* YOUR ASSIGNMENT
Find each line below where the word "Astacio" occurs, and copy it.

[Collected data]
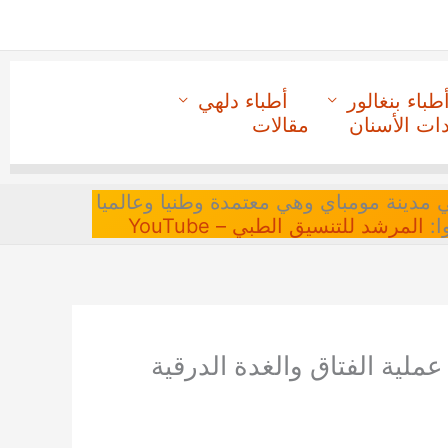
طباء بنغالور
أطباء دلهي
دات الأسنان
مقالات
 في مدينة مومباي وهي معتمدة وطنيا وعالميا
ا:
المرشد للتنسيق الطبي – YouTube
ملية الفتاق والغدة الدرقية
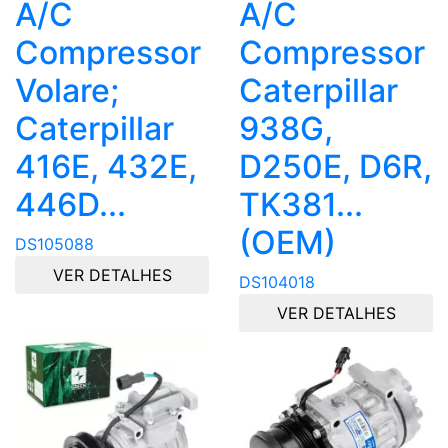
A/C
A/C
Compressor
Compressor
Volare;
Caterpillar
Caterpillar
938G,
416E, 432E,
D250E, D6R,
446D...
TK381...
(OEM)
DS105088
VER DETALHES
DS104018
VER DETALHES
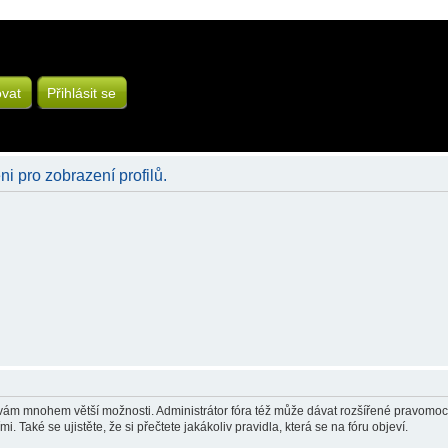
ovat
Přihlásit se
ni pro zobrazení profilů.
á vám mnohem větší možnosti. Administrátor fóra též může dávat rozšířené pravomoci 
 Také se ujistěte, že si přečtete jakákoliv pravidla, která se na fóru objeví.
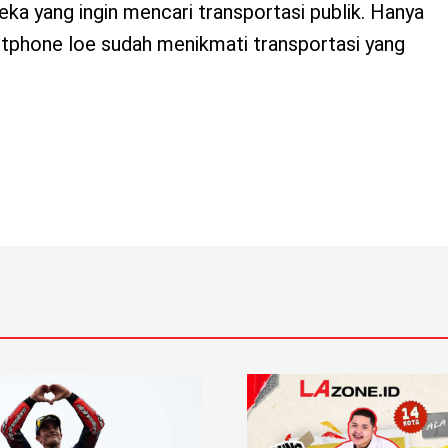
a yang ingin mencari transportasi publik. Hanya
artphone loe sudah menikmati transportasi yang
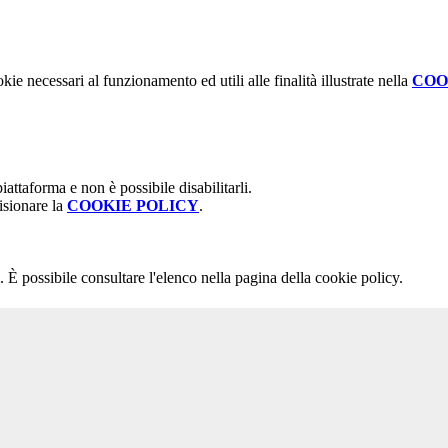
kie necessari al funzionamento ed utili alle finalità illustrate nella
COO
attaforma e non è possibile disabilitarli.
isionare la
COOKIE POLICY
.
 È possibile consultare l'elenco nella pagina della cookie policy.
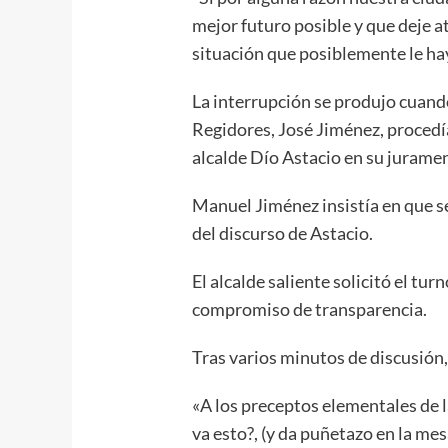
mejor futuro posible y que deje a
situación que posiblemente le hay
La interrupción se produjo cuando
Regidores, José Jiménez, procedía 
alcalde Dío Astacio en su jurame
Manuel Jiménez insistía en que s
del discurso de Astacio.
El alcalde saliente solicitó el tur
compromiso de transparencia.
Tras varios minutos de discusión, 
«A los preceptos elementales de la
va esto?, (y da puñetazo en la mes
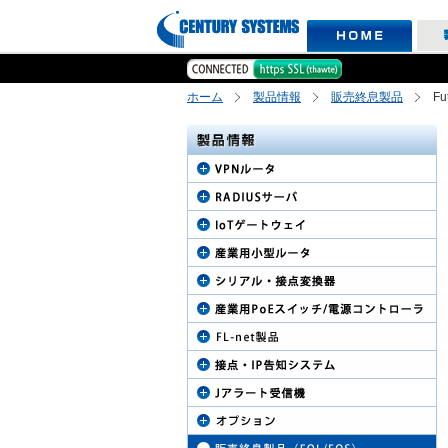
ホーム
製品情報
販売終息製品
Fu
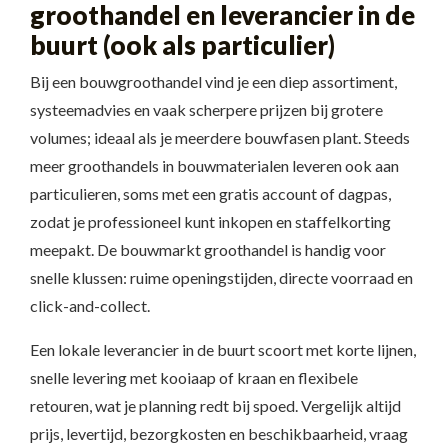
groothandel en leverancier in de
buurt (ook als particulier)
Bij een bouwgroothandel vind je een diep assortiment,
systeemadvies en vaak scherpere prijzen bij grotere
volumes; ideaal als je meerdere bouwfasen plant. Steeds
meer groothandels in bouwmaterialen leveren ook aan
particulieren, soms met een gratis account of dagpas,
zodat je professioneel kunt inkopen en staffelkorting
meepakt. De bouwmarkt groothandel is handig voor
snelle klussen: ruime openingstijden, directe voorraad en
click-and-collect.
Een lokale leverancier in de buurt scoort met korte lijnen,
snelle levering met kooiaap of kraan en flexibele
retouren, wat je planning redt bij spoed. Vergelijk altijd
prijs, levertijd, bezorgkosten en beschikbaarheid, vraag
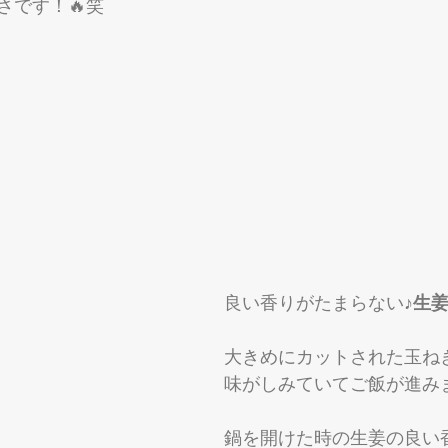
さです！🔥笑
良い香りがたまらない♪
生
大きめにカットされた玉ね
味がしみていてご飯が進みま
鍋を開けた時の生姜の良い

* EXERCISE RESULT
alcalde Dío Astacio en su jurame
del discurso de Astacio.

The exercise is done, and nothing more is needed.